▶ **HOW TO COMPLETE THIS TASK**:
Below are records to transcribe in full and unchanged; omit every picture.

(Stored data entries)

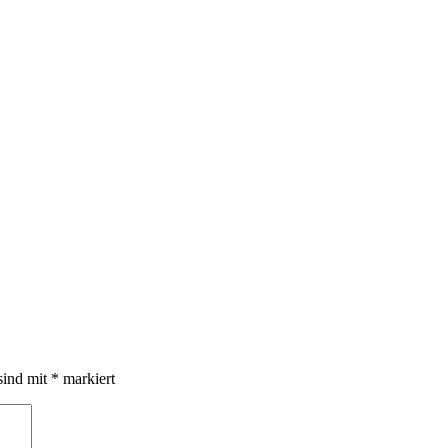
sind mit
*
markiert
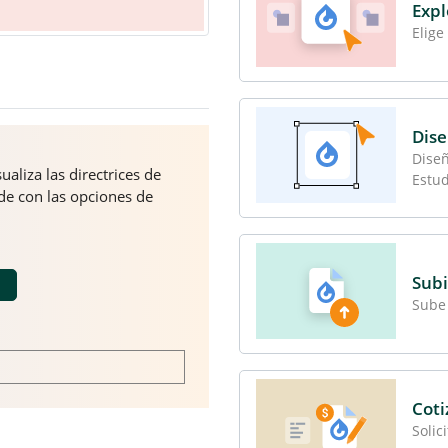
Expl
Elige
Dise
Diseñ
aliza las directrices de
Estud
ede con las opciones de
Subi
Sube 
Coti
Solic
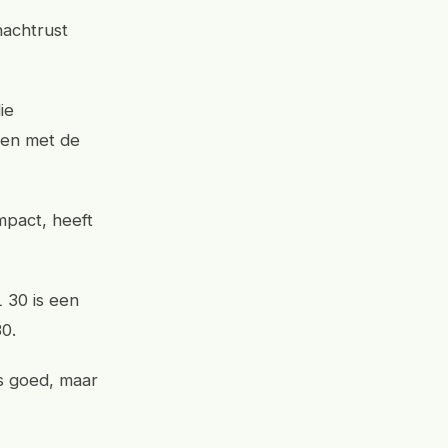
nachtrust
ie
pen met de
mpact, heeft
L 30 is een
30.
is goed, maar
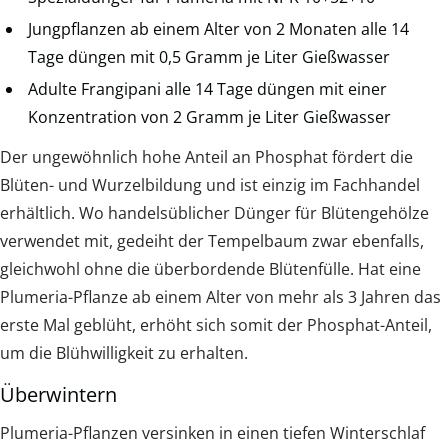
Jungpflanzen ab einem Alter von 2 Monaten alle 14
Tage düngen mit 0,5 Gramm je Liter Gießwasser
Adulte Frangipani alle 14 Tage düngen mit einer
Konzentration von 2 Gramm je Liter Gießwasser
Der ungewöhnlich hohe Anteil an Phosphat fördert die
Blüten- und Wurzelbildung und ist einzig im Fachhandel
erhältlich. Wo handelsüblicher Dünger für Blütengehölze
verwendet mit, gedeiht der Tempelbaum zwar ebenfalls,
gleichwohl ohne die überbordende Blütenfülle. Hat eine
Plumeria-Pflanze ab einem Alter von mehr als 3 Jahren das
erste Mal geblüht, erhöht sich somit der Phosphat-Anteil,
um die Blühwilligkeit zu erhalten.
Überwintern
Plumeria-Pflanzen versinken in einen tiefen Winterschlaf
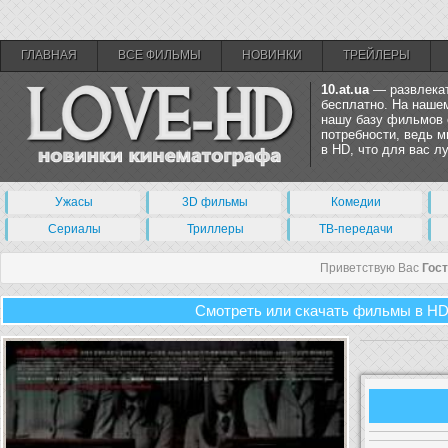
ГЛАВНАЯ
ВСЕ ФИЛЬМЫ
НОВИНКИ
ТРЕЙЛЕРЫ
10.at.ua
— развлекат
бесплатно. На нашем
нашу базу фильмов 
потребности, ведь 
в HD, что для вас 
Ужасы
3D фильмы
Комедии
Сериалы
Триллеры
ТВ-передачи
Приветствую Вас
Гос
Смотреть или скачать фильмы в HD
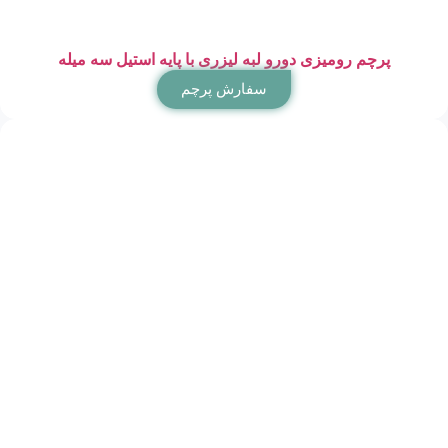
پرچم رومیزی دورو لبه لیزری با پایه استیل سه میله
سفارش پرچم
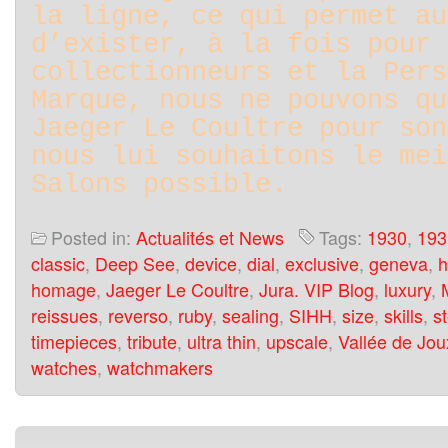
la ligne, ce qui permet au
d’exister, à la fois pour 
collectionneurs et la Pers
Marque, nous ne pouvons qu
Jaeger Le Coultre pour son
nous lui souhaitons le mei
Salons possible.
Posted in:
Actualités et News
Tags:
1930
,
193
classic
,
Deep See
,
device
,
dial
,
exclusive
,
geneva
,
h
homage
,
Jaeger Le Coultre
,
Jura. VIP Blog
,
luxury
,
reissues
,
reverso
,
ruby
,
sealing
,
SIHH
,
size
,
skills
,
s
timepieces
,
tribute
,
ultra thin
,
upscale
,
Vallée de Jou
watches
,
watchmakers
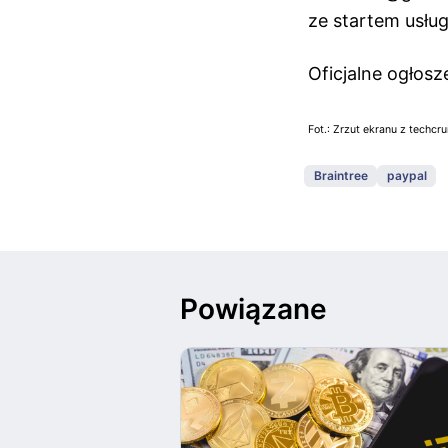
ze startem usług
Oficjalne ogłos
Fot.: Zrzut ekranu z techcr
Braintree
paypal
Powiązane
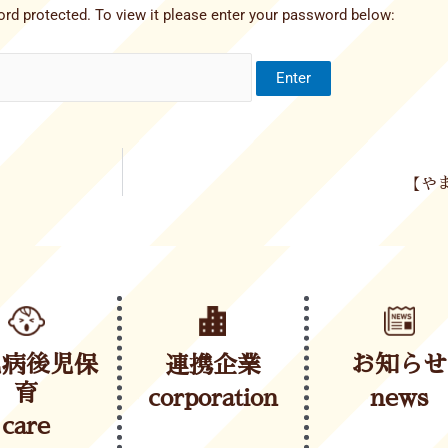
rd protected. To view it please enter your password below:
【やま
児病後児保
連携企業
お知らせ
育
corporation
news
care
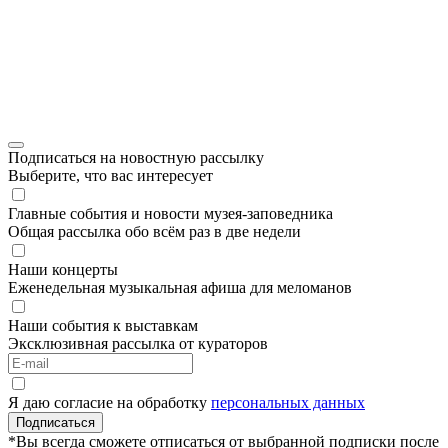
Подписаться на новостную рассылку
Выберите, что вас интересует
Главные события и новости музея-заповедника
Общая рассылка обо всём раз в две недели
Наши концерты
Еженедельная музыкальная афиша для меломанов
Наши события к выставкам
Эксклюзивная рассылка от кураторов
Я даю согласие на обработку
персональных данных
Подписаться
*Вы всегда сможете отписаться от выбранной подписки после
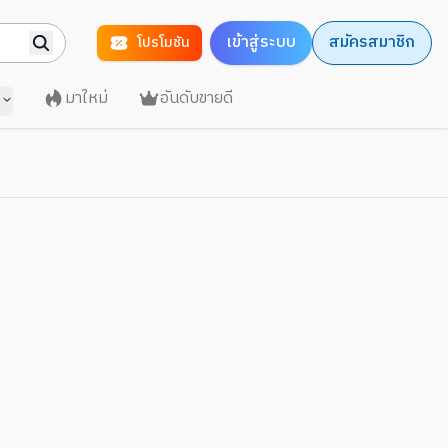
เข้าสู่ระบบ
สมัครสมาชิก
โปรโมชัน
มาใหม่
อันดับขายดี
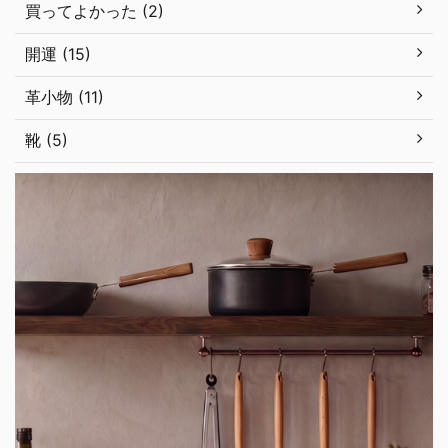
買ってよかった (2)
開運 (15)
革小物 (11)
靴 (5)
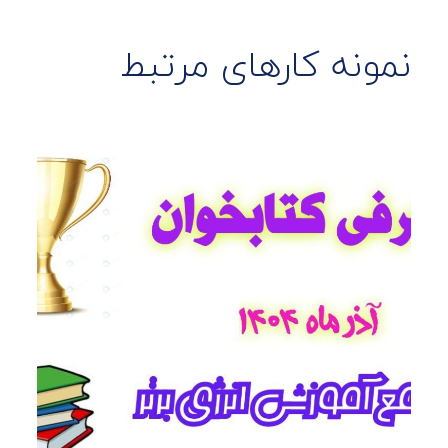
نمونه کارهای مرتبط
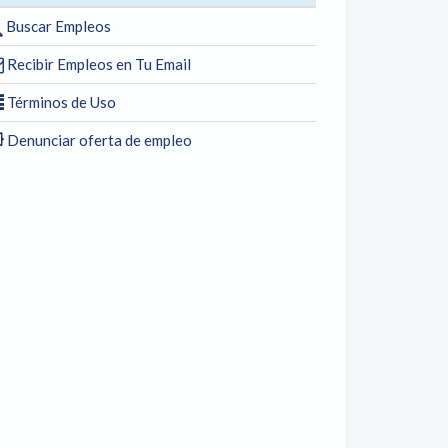
Buscar Empleos
Recibir Empleos en Tu Email
Términos de Uso
Denunciar oferta de empleo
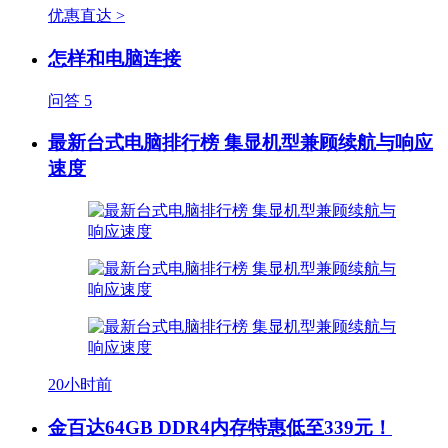
优惠直达 >
怎样和电脑连接
问答
5
最新台式电脑排行榜 集显机型兼顾续航与响应
速度
20小时前
金百达64GB DDR4内存特惠低至339元！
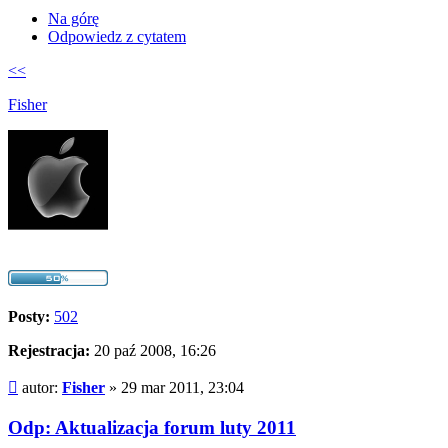
Na górę
Odpowiedz z cytatem
<<
Fisher
Posty:
502
Rejestracja:
20 paź 2008, 16:26
Post
autor:
Fisher
»
29 mar 2011, 23:04
Odp: Aktualizacja forum luty 2011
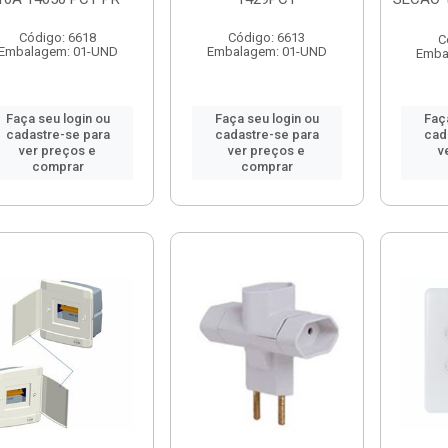
Código: 6618
Código: 6613
C
Embalagem: 01-UND
Embalagem: 01-UND
Emba
Faça seu login ou
Faça seu login ou
Faç
cadastre-se para
cadastre-se para
cad
ver preços e
ver preços e
v
comprar
comprar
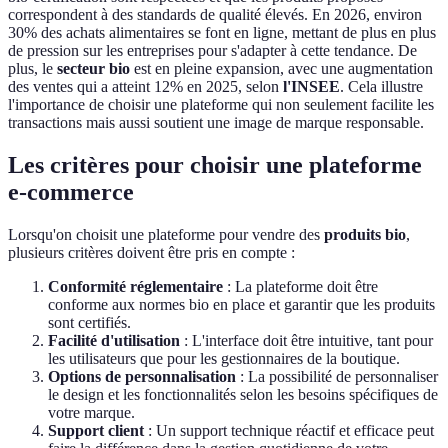
correspondent à des standards de qualité élevés. En 2026, environ
30% des achats alimentaires se font en ligne, mettant de plus en plus
de pression sur les entreprises pour s'adapter à cette tendance. De
plus, le
secteur bio
est en pleine expansion, avec une augmentation
des ventes qui a atteint 12% en 2025, selon
l'INSEE
. Cela illustre
l'importance de choisir une plateforme qui non seulement facilite les
transactions mais aussi soutient une image de marque responsable.
Les critères pour choisir une plateforme
e-commerce
Lorsqu'on choisit une plateforme pour vendre des
produits bio
,
plusieurs critères doivent être pris en compte :
Conformité réglementaire
: La plateforme doit être
conforme aux normes bio en place et garantir que les produits
sont certifiés.
Facilité d'utilisation
: L'interface doit être intuitive, tant pour
les utilisateurs que pour les gestionnaires de la boutique.
Options de personnalisation
: La possibilité de personnaliser
le design et les fonctionnalités selon les besoins spécifiques de
votre marque.
Support client
: Un support technique réactif et efficace peut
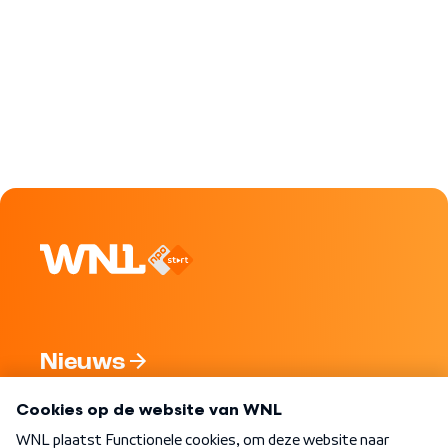
Nieuws
Programma's
Over WNL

▶ **RESPONSE AREA**:
sind mit
*
markiert
Expl
Elige
Dise
Diseñ
aliza las directrices de
Estud
ede con las opciones de
Subi
Sube 
Coti
Solic
nachtrust
ie
pen met de
mpact, heeft
L 30 is een
30.
is goed, maar
Jungpflanzen ab einem Alter von 2 Monaten alle 14
Tage düngen mit 0,5 Gramm je Liter Gießwasser
Adulte Frangipani alle 14 Tage düngen mit einer
Konzentration von 2 Gramm je Liter Gießwasser
Der ungewöhnlich hohe Anteil an Phosphat fördert die
Blüten- und Wurzelbildung und ist einzig im Fachhandel
erhältlich. Wo handelsüblicher Dünger für Blütengehölze
verwendet mit, gedeiht der Tempelbaum zwar ebenfalls,
gleichwohl ohne die überbordende Blütenfülle. Hat eine
Plumeria-Pflanze ab einem Alter von mehr als 3 Jahren das
erste Mal geblüht, erhöht sich somit der Phosphat-Anteil,
um die Blühwilligkeit zu erhalten.
Überwintern
Plumeria-Pflanzen versinken in einen tiefen Winterschlaf
ГЛАВНАЯ
ВСЕ ФИЛЬМЫ
НОВИНКИ
ТРЕЙЛЕРЫ
10.at.ua
— развлекат
бесплатно. На нашем
нашу базу фильмов 
потребности, ведь 
в HD, что для вас 
Ужасы
3D фильмы
Комедии
Сериалы
Триллеры
ТВ-передачи
Приветствую Вас
Гос
Смотреть или скачать фильмы в HD
پرچم رومیزی دورو لبه لیزری با پایه استیل سه میله
سفارش پرچم
la ligne, ce qui permet au
d’exister, à la fois pour 
collectionneurs et la Pers
Marque, nous ne pouvons qu
Jaeger Le Coultre pour son
nous lui souhaitons le mei
Salons possible.
Posted in:
Actualités et News
Tags:
1930
,
193
classic
,
Deep See
,
device
,
dial
,
exclusive
,
geneva
,
h
homage
,
Jaeger Le Coultre
,
Jura. VIP Blog
,
luxury
,
reissues
,
reverso
,
ruby
,
sealing
,
SIHH
,
size
,
skills
,
s
timepieces
,
tribute
,
ultra thin
,
upscale
,
Vallée de Jou
watches
,
watchmakers
ze startem usług
Oficjalne ogłos
Fot.: Zrzut ekranu z techcr
Braintree
paypal
Powiązane
rd protected. To view it please enter your password below:
【やま
児病後児保
連携企業
お知らせ
育
corporation
news
care
Подписаться на новостную рассылку
Выберите, что вас интересует
Главные события и новости музея-заповедника
Общая рассылка обо всём раз в две недели
Наши концерты
Еженедельная музыкальная афиша для меломанов
Наши события к выставкам
Эксклюзивная рассылка от кураторов
Я даю согласие на обработку
персональных данных
Подписаться
*Вы всегда сможете отписаться от выбранной подписки после
เข้าสู่ระบบ
สมัครสมาชิก
โปรโมชัน
มาใหม่
อันดับขายดี
買ってよかった (2)
開運 (15)
革小物 (11)
靴 (5)
نمونه کارهای مرتبط
Buscar Empleos
Recibir Empleos en Tu Email
Términos de Uso
Denunciar oferta de empleo
优惠直达 >
怎样和电脑连接
问答
5
最新台式电脑排行榜 集显机型兼顾续航与响应
速度
20小时前
金百达64GB DDR4内存特惠低至339元！
Na górę
Odpowiedz z cytatem
<<
Fisher
Posty:
502
Rejestracja:
20 paź 2008, 16:26
Post
autor:
Fisher
»
29 mar 2011, 23:04
Odp: Aktualizacja forum luty 2011
Código: 6618
Código: 6613
C
Embalagem: 01-UND
Embalagem: 01-UND
Emba
Faça seu login ou
Faça seu login ou
Faç
cadastre-se para
cadastre-se para
cad
ver preços e
ver preços e
v
comprar
comprar
correspondent à des standards de qualité élevés. En 2026, environ
30% des achats alimentaires se font en ligne, mettant de plus en plus
de pression sur les entreprises pour s'adapter à cette tendance. De
plus, le
secteur bio
est en pleine expansion, avec une augmentation
des ventes qui a atteint 12% en 2025, selon
l'INSEE
. Cela illustre
l'importance de choisir une plateforme qui non seulement facilite les
transactions mais aussi soutient une image de marque responsable.
Les critères pour choisir une plateforme
e-commerce
Lorsqu'on choisit une plateforme pour vendre des
produits bio
,
plusieurs critères doivent être pris en compte :
Conformité réglementaire
: La plateforme doit être
conforme aux normes bio en place et garantir que les produits
sont certifiés.
Facilité d'utilisation
: L'interface doit être intuitive, tant pour
les utilisateurs que pour les gestionnaires de la boutique.
Options de personnalisation
: La possibilité de personnaliser
le design et les fonctionnalités selon les besoins spécifiques de
votre marque.
Support client
: Un support technique réactif et efficace peut
Nieuws
Programma's
Over WNL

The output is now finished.